About this task
Check every line of the data below for the word "Duolingo" and say how many have it, without further comment.

:::::

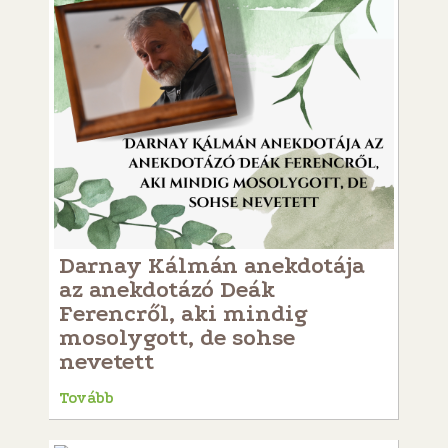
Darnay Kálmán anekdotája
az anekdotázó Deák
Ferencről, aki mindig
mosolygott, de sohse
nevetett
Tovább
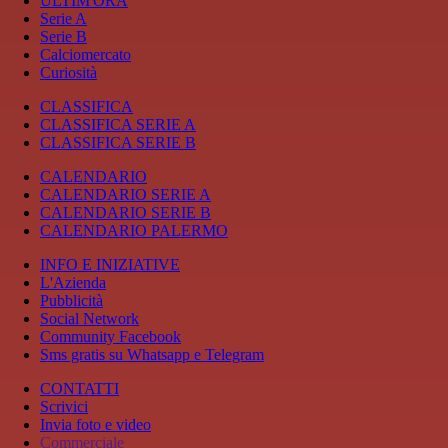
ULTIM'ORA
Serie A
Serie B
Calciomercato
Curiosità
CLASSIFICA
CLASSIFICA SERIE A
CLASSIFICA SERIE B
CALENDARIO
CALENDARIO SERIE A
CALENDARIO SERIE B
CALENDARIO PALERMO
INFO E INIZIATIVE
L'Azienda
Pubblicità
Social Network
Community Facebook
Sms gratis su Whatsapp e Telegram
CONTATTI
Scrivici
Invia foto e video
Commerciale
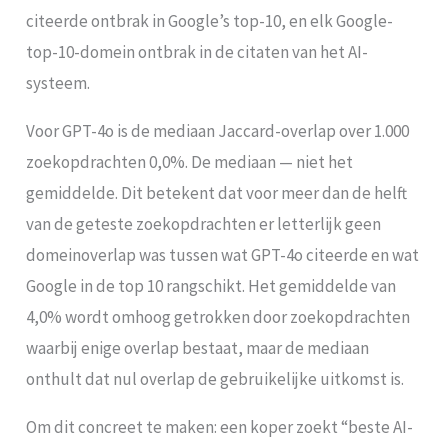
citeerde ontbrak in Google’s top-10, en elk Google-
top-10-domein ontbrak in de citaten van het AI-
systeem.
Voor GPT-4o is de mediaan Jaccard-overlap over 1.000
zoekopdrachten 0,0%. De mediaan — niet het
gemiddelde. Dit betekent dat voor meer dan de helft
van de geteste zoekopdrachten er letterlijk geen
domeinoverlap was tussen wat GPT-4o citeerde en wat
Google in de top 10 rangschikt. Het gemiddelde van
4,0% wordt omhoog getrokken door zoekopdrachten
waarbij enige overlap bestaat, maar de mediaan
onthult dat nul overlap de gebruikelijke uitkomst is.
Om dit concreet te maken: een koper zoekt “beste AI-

:::::

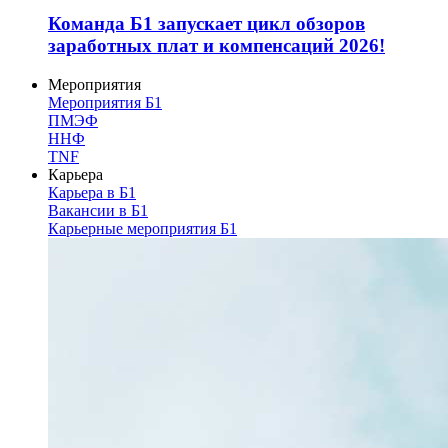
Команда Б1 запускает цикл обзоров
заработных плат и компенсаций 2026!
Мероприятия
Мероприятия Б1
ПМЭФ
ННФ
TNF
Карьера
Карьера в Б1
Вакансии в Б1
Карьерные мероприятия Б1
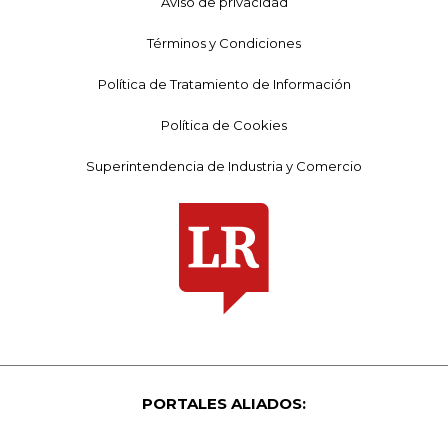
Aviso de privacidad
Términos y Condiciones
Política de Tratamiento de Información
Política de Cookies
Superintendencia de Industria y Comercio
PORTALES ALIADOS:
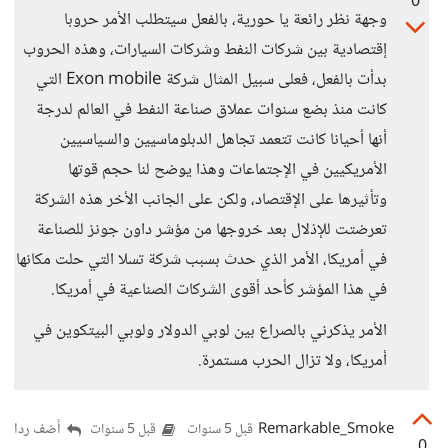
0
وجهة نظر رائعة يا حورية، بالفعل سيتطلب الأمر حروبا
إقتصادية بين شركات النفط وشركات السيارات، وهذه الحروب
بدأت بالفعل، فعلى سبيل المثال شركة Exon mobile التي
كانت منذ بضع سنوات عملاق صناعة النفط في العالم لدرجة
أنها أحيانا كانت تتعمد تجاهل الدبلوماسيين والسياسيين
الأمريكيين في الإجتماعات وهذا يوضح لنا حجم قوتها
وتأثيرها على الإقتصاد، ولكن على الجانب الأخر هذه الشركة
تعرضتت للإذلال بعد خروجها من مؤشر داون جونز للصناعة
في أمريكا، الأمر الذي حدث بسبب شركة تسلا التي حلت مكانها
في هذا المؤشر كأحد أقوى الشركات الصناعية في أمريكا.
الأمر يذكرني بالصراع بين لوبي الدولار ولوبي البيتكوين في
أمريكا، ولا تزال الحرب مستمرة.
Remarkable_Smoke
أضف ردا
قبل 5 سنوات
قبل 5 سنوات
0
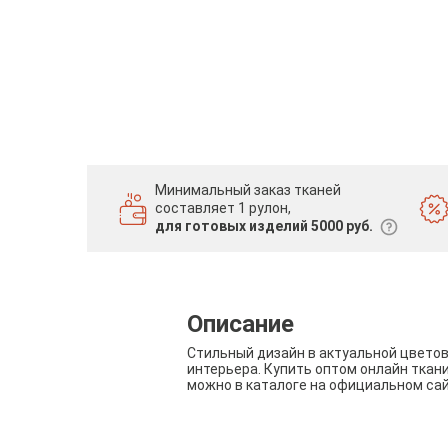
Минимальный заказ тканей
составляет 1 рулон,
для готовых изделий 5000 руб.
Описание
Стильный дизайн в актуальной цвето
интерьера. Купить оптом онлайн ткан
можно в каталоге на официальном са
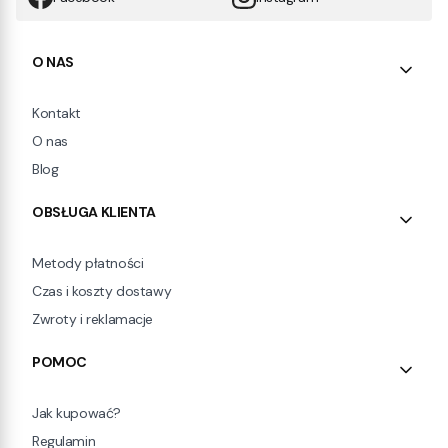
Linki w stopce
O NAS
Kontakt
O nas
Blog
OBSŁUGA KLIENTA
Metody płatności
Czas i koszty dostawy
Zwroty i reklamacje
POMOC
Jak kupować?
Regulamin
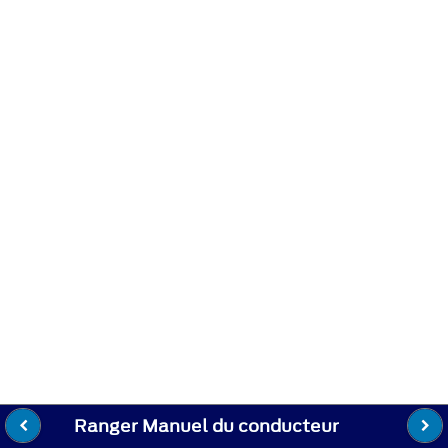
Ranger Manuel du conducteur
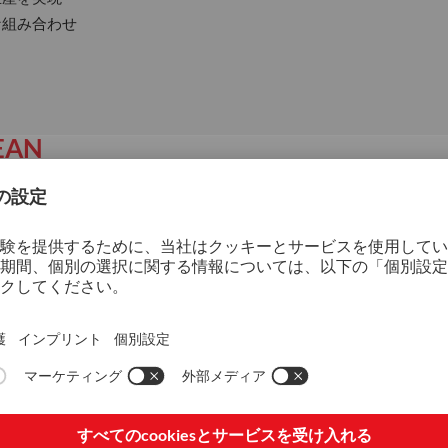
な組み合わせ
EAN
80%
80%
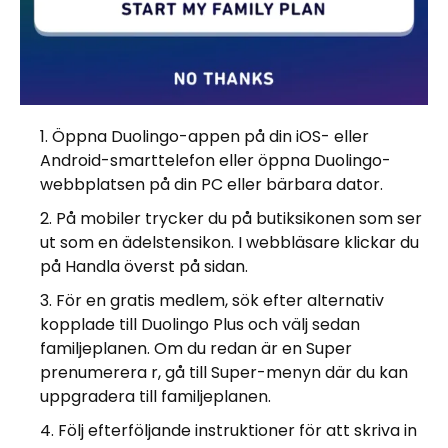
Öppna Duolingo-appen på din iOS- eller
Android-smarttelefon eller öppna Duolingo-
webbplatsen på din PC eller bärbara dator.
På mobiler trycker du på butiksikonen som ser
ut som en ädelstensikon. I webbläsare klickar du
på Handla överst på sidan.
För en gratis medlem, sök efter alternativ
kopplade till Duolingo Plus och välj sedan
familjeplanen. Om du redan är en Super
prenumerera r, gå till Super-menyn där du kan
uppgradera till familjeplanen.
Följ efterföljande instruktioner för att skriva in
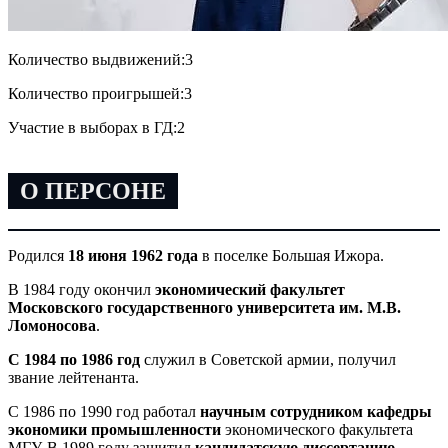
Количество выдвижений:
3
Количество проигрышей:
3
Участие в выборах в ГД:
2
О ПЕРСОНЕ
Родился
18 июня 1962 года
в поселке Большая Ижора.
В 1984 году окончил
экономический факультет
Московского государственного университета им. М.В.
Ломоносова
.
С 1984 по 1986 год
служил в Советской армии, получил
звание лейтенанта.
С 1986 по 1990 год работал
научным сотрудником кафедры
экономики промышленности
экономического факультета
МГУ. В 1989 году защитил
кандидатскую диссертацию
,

:::::

Completed exercise
3